Homélie pour la solennité du Saint-Sacrement, jeudi 30 mai 2024
« Ceci est mon sang, le sang de l’Alliance. » La première alliance entre Dieu et les hommes dont nous parle l’Écriture est celle conclue avec Noé au sortir du déluge (Gn 9, 9). En descendant de l’arche, le patriarche construit un autel et offre un holocauste au Seigneur. Celui-ci établit alors une alliance avec Noé. Il lui promet de ne plus ravager la terre à cause du péché des hommes et lui donne en nourriture tous les animaux de la terre, tous les oiseaux du ciel et tous les poissons de la mer. À cette largesse, Dieu pose une condition seulement : s’abstenir de manger la viande avec le sang. Car le sang, qui est le siège de la vie, est sacré. Tout ce qui touche au sang touche à la vie. Et la vie n’appartient qu’à Dieu. C’est pourquoi l’homme n’a pas le droit de verser le sang de son semblable. Il n’a pas non plus le droit de boire le sang des animaux qu’il a immolés. Le sang est la part de Dieu. Dans les sacrifices, il est toujours réservé au Seigneur. Que ce soit dans les holocaustes, les sacrifices de communion ou les rites consécratoires, le sang est répandu par les prêtres sur l’autel. Car l’autel représente Dieu. On manifeste ainsi que le sang est offert au Seigneur, selon ce que lui-même a prescrit lorsqu’il a fait alliance avec les hommes.

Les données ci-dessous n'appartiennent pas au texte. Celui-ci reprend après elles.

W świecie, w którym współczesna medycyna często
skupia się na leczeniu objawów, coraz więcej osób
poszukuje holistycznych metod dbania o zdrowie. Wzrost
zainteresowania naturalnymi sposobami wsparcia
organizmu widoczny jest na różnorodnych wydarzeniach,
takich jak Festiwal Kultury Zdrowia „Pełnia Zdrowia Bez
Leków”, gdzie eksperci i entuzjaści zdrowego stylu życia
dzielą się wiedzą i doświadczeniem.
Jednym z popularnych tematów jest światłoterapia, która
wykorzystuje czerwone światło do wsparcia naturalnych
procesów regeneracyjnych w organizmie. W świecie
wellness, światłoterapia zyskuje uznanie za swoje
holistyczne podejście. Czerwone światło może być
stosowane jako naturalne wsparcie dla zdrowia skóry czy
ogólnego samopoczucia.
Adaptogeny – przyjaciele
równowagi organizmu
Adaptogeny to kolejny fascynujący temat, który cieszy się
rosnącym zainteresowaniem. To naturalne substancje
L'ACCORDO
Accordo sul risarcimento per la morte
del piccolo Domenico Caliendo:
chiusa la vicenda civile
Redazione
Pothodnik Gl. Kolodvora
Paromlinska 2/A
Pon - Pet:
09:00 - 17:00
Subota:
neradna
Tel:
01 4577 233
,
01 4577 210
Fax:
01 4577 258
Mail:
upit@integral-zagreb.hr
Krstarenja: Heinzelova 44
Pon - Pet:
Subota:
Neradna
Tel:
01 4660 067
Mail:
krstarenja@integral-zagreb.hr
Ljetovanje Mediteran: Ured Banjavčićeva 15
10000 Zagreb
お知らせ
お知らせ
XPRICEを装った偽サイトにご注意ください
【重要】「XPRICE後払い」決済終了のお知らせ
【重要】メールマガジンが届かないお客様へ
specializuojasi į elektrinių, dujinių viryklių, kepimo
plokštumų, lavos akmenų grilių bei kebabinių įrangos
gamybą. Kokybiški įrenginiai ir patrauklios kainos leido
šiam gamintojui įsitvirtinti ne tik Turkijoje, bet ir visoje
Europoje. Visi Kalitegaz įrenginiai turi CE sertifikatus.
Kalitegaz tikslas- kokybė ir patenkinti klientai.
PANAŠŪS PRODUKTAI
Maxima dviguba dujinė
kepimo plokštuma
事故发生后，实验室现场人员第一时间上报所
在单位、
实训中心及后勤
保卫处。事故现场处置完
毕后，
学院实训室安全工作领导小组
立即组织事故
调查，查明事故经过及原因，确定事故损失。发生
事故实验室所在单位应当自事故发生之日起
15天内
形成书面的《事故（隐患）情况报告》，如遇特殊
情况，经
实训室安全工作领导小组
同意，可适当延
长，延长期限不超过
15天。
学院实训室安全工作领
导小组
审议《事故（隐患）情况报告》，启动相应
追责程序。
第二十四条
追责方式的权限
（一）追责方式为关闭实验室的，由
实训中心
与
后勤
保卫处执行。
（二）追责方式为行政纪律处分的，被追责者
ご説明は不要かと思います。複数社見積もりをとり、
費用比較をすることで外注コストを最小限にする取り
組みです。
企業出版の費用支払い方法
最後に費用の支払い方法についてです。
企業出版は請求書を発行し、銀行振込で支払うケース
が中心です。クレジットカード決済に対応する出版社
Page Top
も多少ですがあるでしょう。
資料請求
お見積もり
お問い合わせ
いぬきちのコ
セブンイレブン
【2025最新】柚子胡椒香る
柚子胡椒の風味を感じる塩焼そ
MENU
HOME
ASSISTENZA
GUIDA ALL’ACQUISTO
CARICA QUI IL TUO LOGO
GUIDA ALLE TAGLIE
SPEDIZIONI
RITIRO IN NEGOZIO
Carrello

De plus, en raison de son lien très fort avec la vie et avec Dieu, le sang possède une vertu purificatrice. Il est utilisé dans les rites d’expiation où une aspersion avec le sang de la victime purifie les hommes de leurs souillures, comme le rappelle le texte de l’épître aux Hébreux que nous avons lu tout à l’heure. Le caractère sacré du sang lave les hommes de leurs péchés et les restaure dans leur relation avec Dieu.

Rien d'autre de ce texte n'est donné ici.